We are also seeing that these new developer centric offerings embrace popular support frameworks such as Prometheus for monitoring and Grafana for visualisation. But at the same time allowing more mainstream offerings such as Management Cloud (particularly log analytics) and Oracle Enterprise Manager to be incorporated where a more ‘traditional’ approach to application monitoring and management is wanted. Not only that the functions team are working closely with the core JVM team to help optimise serverless execution such as memory loading.
Then consider the fact that Oracle have become a top tier member and contributor to CNCF (Cloud Native Computing Foundation). Whilst it would be easy to pitch this as Big Red trying to turn an open source initiative to their own means remember that IBM is there as well as Google- neither of whom are altruistic but don’t have the alpha male bully label associated with them.
Whilst, not open source, there is a real commitment to support the developer/coding community. This has reflected in the Oracle Code Events taking place around the world now. Historically the Java One conference has run at the same time as OpenWorld, but has been located away from core activities of OpenWorld. This had visibly changed this year with a lot the Java One sessions happening in Moscone West intermingled with OpenWorld sessions (and some of the tracks treated as Oracle Code events so entirely free). The community space has also been rebranded and aligned itself to be more developer centric. The technology advocacy groups have also been extended. Originally Oracle supported Java Champions and the Ace Community (Ace Associate, Ace & Ace Director). Both groups where pretty much disconnected. Now a new programme called Developer Champions has been put into place which sites somewhere between the two older siblings recognizing the polyglot, infrastructure as code environment that we have now.

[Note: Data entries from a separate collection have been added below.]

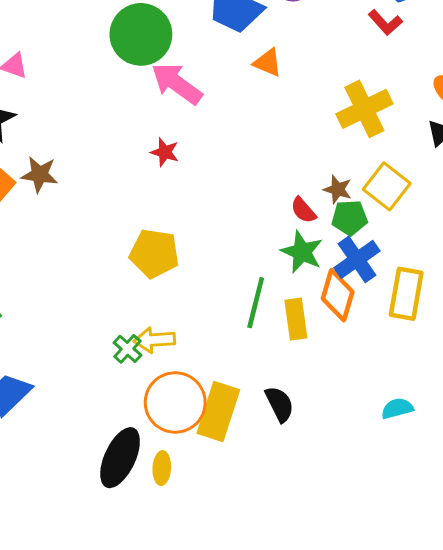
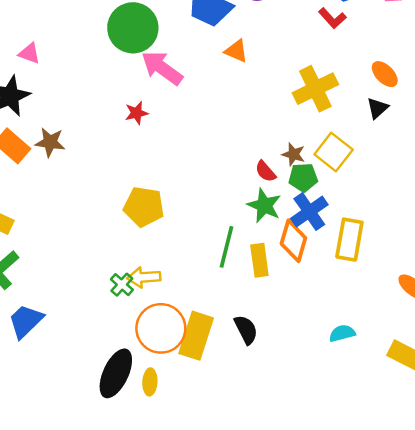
red star: (165, 152) -> (136, 113), moved, turned -30

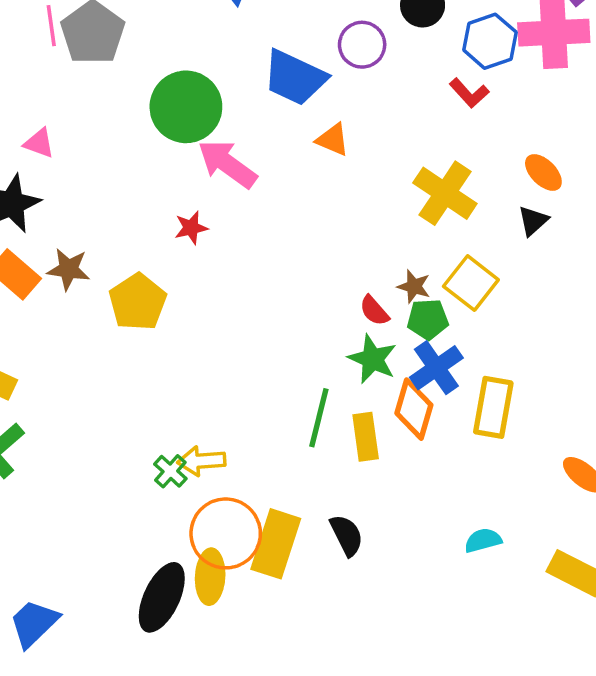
yellow cross: (315, 89) -> (445, 193), turned -30
yellow pentagon: (144, 207) -> (138, 302), moved, turned 30
blue trapezoid: (26, 321) -> (34, 623), moved
yellow ellipse: (150, 382) -> (210, 577), moved, size x1.4

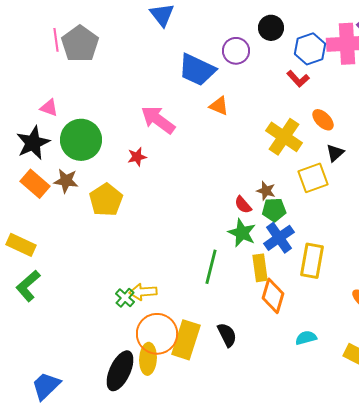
green circle: (186, 107) -> (81, 140), moved
orange ellipse: (543, 172) -> (323, 120), moved
yellow square: (471, 283) -> (313, 178), moved, turned 32
orange diamond: (414, 409) -> (273, 296), moved
yellow rectangle: (366, 437) -> (260, 268), moved

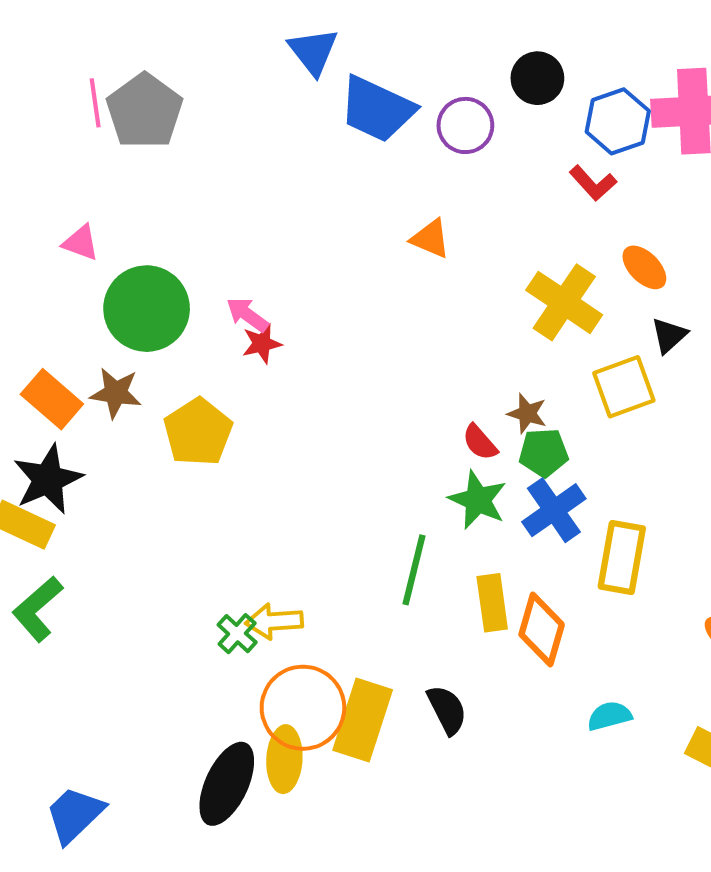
blue trapezoid: (197, 70) -> (377, 109), moved
pink arrow: (158, 120) -> (247, 315), moved, size x0.6
black star: (33, 143) -> (48, 479), moved
yellow rectangle: (260, 268) -> (492, 603), moved

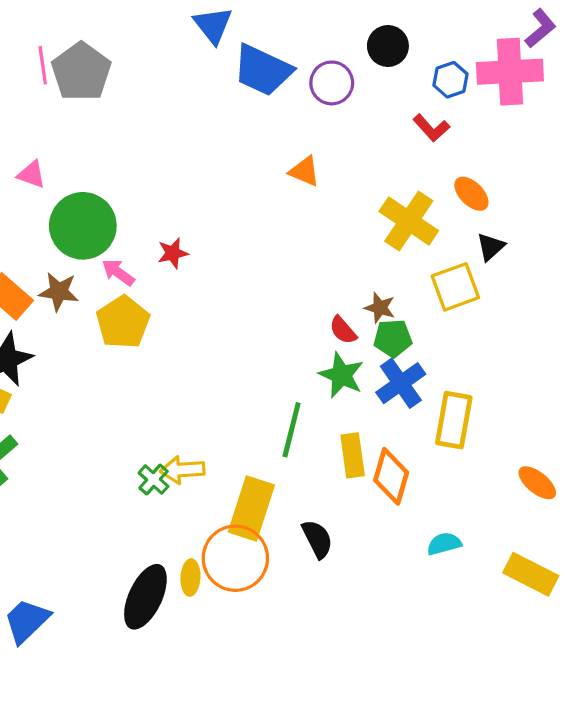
blue hexagon: (618, 121) -> (451, 80), size x0.7
pink arrow: (247, 315) -> (118, 272), moved
orange circle: (303, 708) -> (235, 558), moved
yellow rectangle: (363, 720) -> (251, 508), moved
yellow ellipse: (284, 759) -> (190, 577), size x0.7

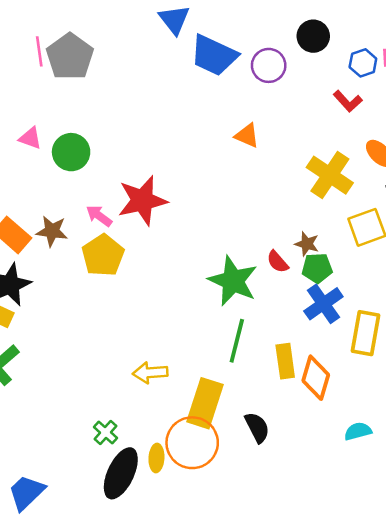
green circle: (83, 226) -> (71, 152), moved, size x0.7
red star: (173, 253) -> (142, 201), size x2.0
green star: (341, 375) -> (233, 281), moved, size x1.4
green cross: (153, 480) -> (105, 433), moved

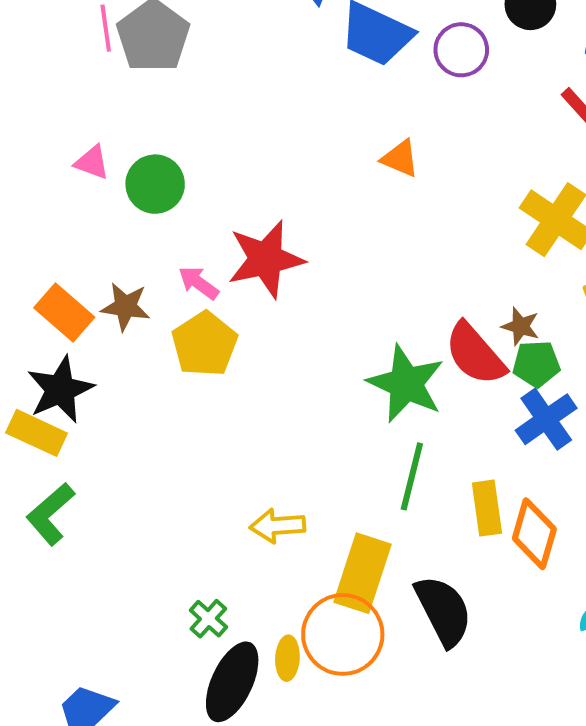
orange triangle: (247, 136) -> (400, 158), moved
red semicircle: (278, 262) -> (475, 354), size x1.8
black semicircle: (257, 427) -> (443, 611), size x1.5

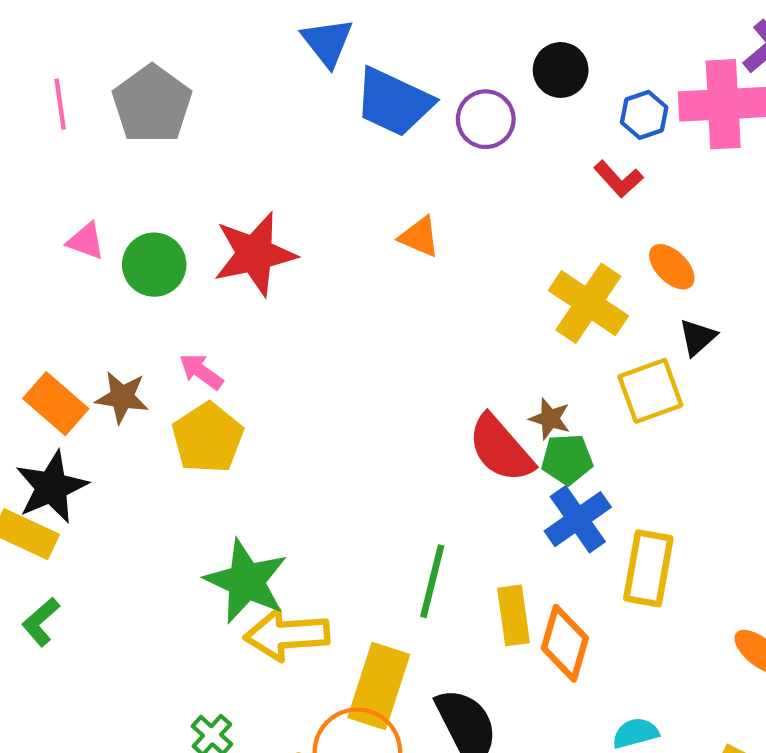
pink line: (106, 28) -> (60, 104), moved
red star: (266, 259) -> (255, 254), moved
green star: (406, 384) -> (246, 581), moved
green L-shape: (50, 514) -> (41, 622), size x0.7
yellow arrow: (278, 526) -> (287, 635), size x1.4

To say Oracle is an open source company, maybe stretching things; but as you can see Oracle’s engagement with open source has moved from smaller elements of Oracle’s offerings to present core pieces of its development based technologies. Where Oracle has surrendered an element of control – for example Java, it has done so to the Open Source community but at the same time ensured it remains a key influencing stakeholder for example a Strategic Developer within Eclipse. I believe we will see this trend will continue for some years to come, as a biproduct of cloud, commoditization of technologies and adoption speed will continue to drive up the rate of innovation, diversification, and disruption in the industry. The only way to stand a chance of being a dominant player is to leverage what is openly available and apply your differentiator on top; influence direction by contributing solutions that others can leverage. In many respects this is precisely what RedHat have been doing from their inception. The alternative, do one thing incredibly well and be pushing the boundaries in one way or another with a product that just about everyone needs (or believe they need). Whilst pushing forward being very smart about your brand perception and portrayal. There aren’t many big players that have achieved this for decades – Intel is one of the few. Apple have had a good run now, but they haven’t always been at the top. Given what has happened to the database market Oracle would be in trouble if they stayed with that 1 thing. As a company they do tend to show a more cautious approach, and react once innovative ideas prove to have traction rather than be a major innovator. As for the last point, well Oracle doesn’t have the friendliest of reputations (deserved or otherwise).